品川駅周辺の大規模開発や新宿・渋谷の再整備など、東京各地で進む再開発ニュースは、周辺マンションの売却価格に直接的な好影響を与えます。開発完了が近づくにつれてインフラが整い、街の魅力が向上するため、周辺物件の資産価値は一段と高まる傾向にあります。今後の展望として、これらの開発エリア周辺では強気な相場が形成されるため、近隣の物件を保有している場合は、開発の進捗に合わせた戦略的な売却検討が推奨されます。

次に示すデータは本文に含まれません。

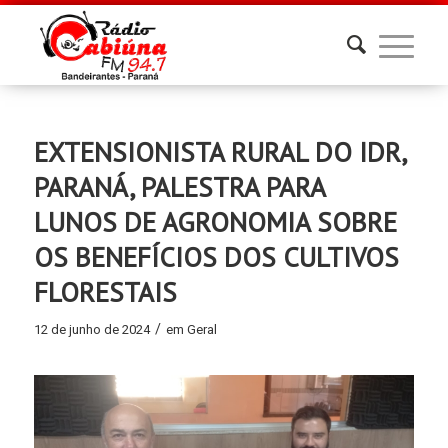
EXTENSIONISTA RURAL DO IDR,
PARANÁ, PALESTRA PARA
LUNOS DE AGRONOMIA SOBRE
OS BENEFÍCIOS DOS CULTIVOS
FLORESTAIS
/
12 de junho de 2024
em
Geral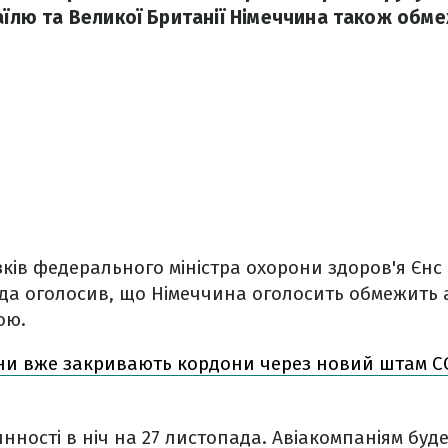
раїлю та Великої Британії Німеччина також обм
ків федерального міністра охорони здоров'я Єнс
да оголосив, що Німеччина оголосить обмежить 
ою.
ни вже закривають кордони через новий штам CO
нності в ніч на 27 листопада. Авіакомпаніям буд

東京でワンルームマンションを高く売るためのポイントをお届けしていきます。
投資用の物件を空室のまま売却すると、賃料を低めに見積りされてしまう可能性があります。投資用のマンションは、入居者が入っている状態だと高値で売れるため、空室はなるべく埋めてから売りに出すとよいでしょう。
ワンルームマンションの価格は、金利が低くなると高くなっていくと言われています。つまり、金利が低下しているタイミングで投資用の物件を売りに出すと、比較的高値で売れる可能性があるということです。物件の条件や経済の動向にもよるため一概に高値で売れるとは言えませんが、金利に着目して売却を行ってみるのも良いでしょう。
投資用の物件は、どこの不動産でも扱っているわけではありません。マイホームを売りに出すのと全く異なるためご注意ください。
売りに出す場合、投資物件を専門としている会社にお願いすることが大切です。そのような会社は、多くの投資家とのツテを持っており、売却をお願いすると、比較的早めに紹介してもらえる可能性があります。
最後に、ワンルームマンション売却Q&Aをご紹介します。
投資用の物件を売ったり査定を受けたりする前に、相場をチェックしておくとよいでしょう。だいたいの相場を知っておくだけで、査定に出すときも安心でき、適正な売り出し価格を決められます。
急ぎたい事情がある場合は、直接買取・即現金化してくれる不動産会社に相談してみると良いでしょう。しかし「あまり安い価格で売りたくない…」という方は、一般媒介を検討してもよいでしょう。投資用の物件を専門としているプロへ相談してみることがおすすめです。
ワンルームマンションは、室内の状態や立地、設備などが賃料に影響します。 そのため、劣化している箇所の修繕や汚れている部分のクリーニングを行った方がよいと考えられます。しかし、大きなリフォームは費用が高くなり、逆に損してしまうケースも。判断に迷う場合は、投資物件を専門にしているプロへ相談してみることがおすすめです。